Não demora muito para que A Menina que Roubava Livros soe como uma grata surpresa, afinal a adaptação consegue escapar de vários clichês do gênero e adquire uma força dramática impressionante no decorrer de seus dois primeiros atos, que vem justamente da sutileza que o diretor Brian Percival adota para desenvolver a história. Com isso se torna fácil se sentir comovido ao ver uma guerra de bolas de neve no porão da casa da protagonista ou ao testemunhar Liesel contando uma história para amenizar o pânico das pessoas ao seu redor. E são exatamente esses momentos que representam os pontos altos do filme, atingindo o público pela simplicidade. Seguindo essa linha, encontramos uma belíssima mensagem sobre a importância da leitura e da escrita, que é desenvolvida calculada e cuidadosamente pelo roteiro, uma vez que os livros “roubados” por Liesel são sua única fuga da realidade triste que vive. É uma pena que depois de certo ponto, a visão sobre o mundo das palavras perde seu vigor entre as diversas tragédias que acontecem no decorrer da narrativa.

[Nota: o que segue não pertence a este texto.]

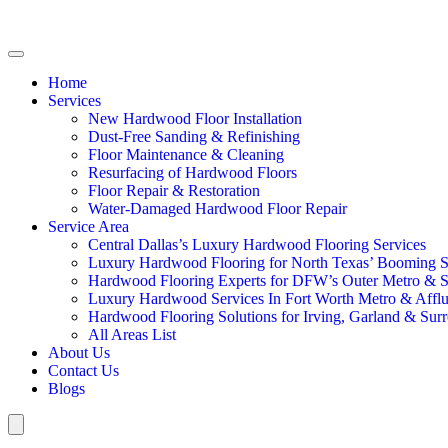
Home
Services
New Hardwood Floor Installation
Dust-Free Sanding & Refinishing
Floor Maintenance & Cleaning
Resurfacing of Hardwood Floors
Floor Repair & Restoration
Water-Damaged Hardwood Floor Repair
Service Area
Central Dallas’s Luxury Hardwood Flooring Services
Luxury Hardwood Flooring for North Texas’ Booming 
Hardwood Flooring Experts for DFW’s Outer Metro & 
Luxury Hardwood Services In Fort Worth Metro & Afflu
Hardwood Flooring Solutions for Irving, Garland & Sur
All Areas List
About Us
Contact Us
Blogs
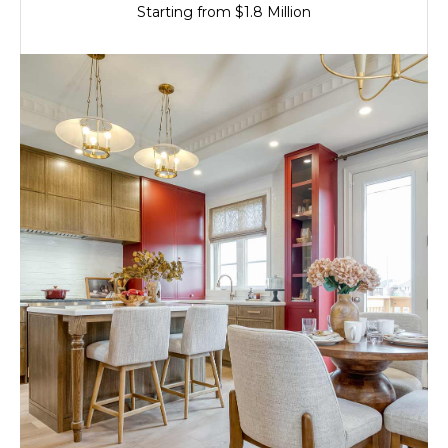
Starting from $1.8 Million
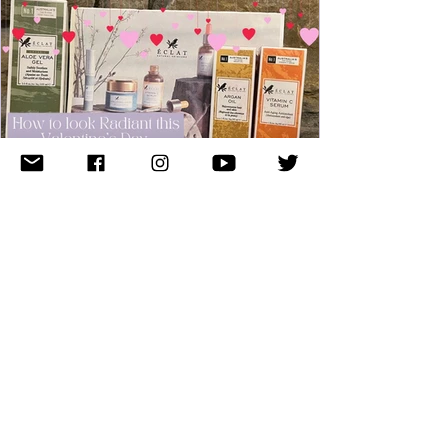
Rebecca O'Haire
Jan 23, 2023
4 min read
How to look Radiant this
Valentine's Day with Éclat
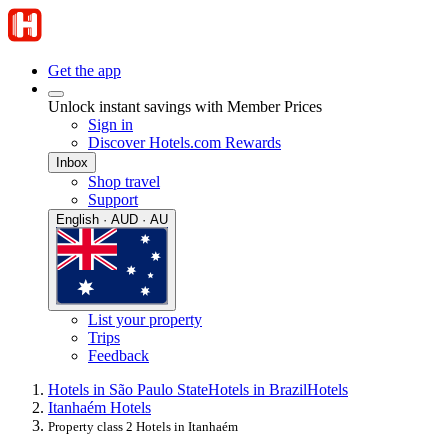
Get the app
Unlock instant savings with Member Prices
Sign in
Discover Hotels.com Rewards
Inbox
Shop travel
Support
English · AUD · AU
List your property
Trips
Feedback
Hotels in São Paulo State
Hotels in Brazil
Hotels
Itanhaém Hotels
Property class 2 Hotels in Itanhaém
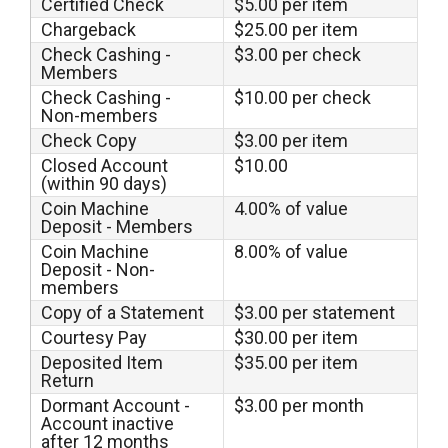
Certified Check
$5.00 per item
Chargeback
$25.00 per item
Check Cashing -
$3.00 per check
Members
Check Cashing -
$10.00 per check
Non-members
Check Copy
$3.00 per item
Closed Account
$10.00
(within 90 days)
Coin Machine
4.00% of value
Deposit - Members
Coin Machine
8.00% of value
Deposit - Non-
members
Copy of a Statement
$3.00 per statement
Courtesy Pay
$30.00 per item
Deposited Item
$35.00 per item
Return
Dormant Account -
$3.00 per month
Account inactive
after 12 months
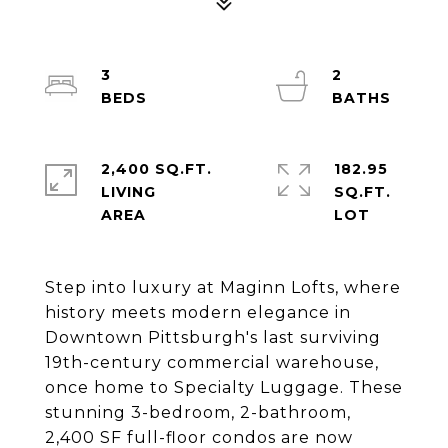
3
2
2,400 SQ.FT.
182.95
LIVING
SQ.FT.
Step into luxury at Maginn Lofts, where
history meets modern elegance in
Downtown Pittsburgh's last surviving
19th-century commercial warehouse,
once home to Specialty Luggage. These
stunning 3-bedroom, 2-bathroom,
2,400 SF full-floor condos are now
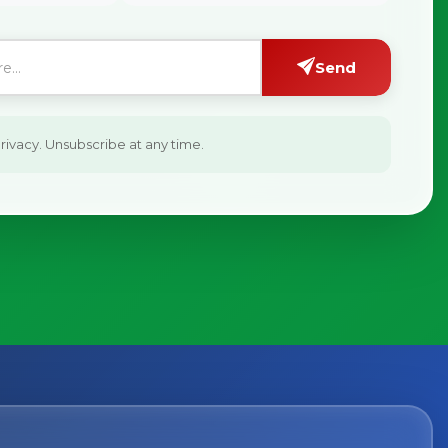
Send
ivacy. Unsubscribe at any time.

Tecnicamente, aliás, o filme é fabuloso: A fotografia aposta em cores fortes para exaltar a dramaticidade do filme, a direção de arte faz uma belíssima reconstituição de época e a trilha sonora é simplesmente sensacional (a melhor coisa do filme). Outro ponto fortíssimo é o elenco afiado: Emily Watson e Geoffrey Rush criam um casal que não serve apenas como consolo emocional para a personagem principal, como também ganham contornos complexos inesperados (a personagem de Watson, em particular, é interessantíssima). O que nos leva a Sophie Nélisse que interpreta Liesel de forma energética, transformando-a em uma menina que consegue aproveitar a infância (dentro do possível) mesmo com todos os obstáculos presentes em sua vida, lidando com os problemas com otimismo e convicção, o que não significa, é claro, que a menina ignore os problemas, apenas que lida com eles de forma mais madura que o esperado.
Infelizmente, existe um péssimo desfecho em A Menina que Roubava Livros que por muito não pouco não estraga toda a experiência proporcionada até então: Abandonando qualquer traço da sutiliza e doçura que tinha apresentado anteriormente, o terceiro ato da narrativa parece não saber para onde ir e simplesmente decide assassinar a maioria dos personagens coadjuvantes com um bombardeio inesperado. Não se preocupando em fechar os arcos dramáticos que desenvolveu tão cuidadosamente em seus dois primeiros atos, o roteiro opta por um final que mais parece como um atalho narrativo que além de ser o mais artificial e forçado possível, surge apenas para tentar arrancar algumas lágrimas do público matando os personagens que criamos laços durante os cem minutos anteriores. Porém, o que realmente irrita no final do filme é fato de que os roteiristas tinham uma série de opções infinitamente melhores para encerrar a trama, e mesmo que todas resultariam em uma tragédia, tudo poderia ter terminado de forma bem mais palpável e, por isso, emocionante.
Consequentemente, A Menina que Roubava Livros começa como um primo distante do ótimo O Menino do Pijama Listrado (afinal, ambos os filmes discutem o mesmo assunto com uma doçura primorosa) e termina como um melodrama esquemático e maniqueísta que te faz querer ter perdido duas horas com algum outro filme, afinal não é muito difícil encontrar alguma produção que trate o espectador e si próprio com um pouco mais de respeito.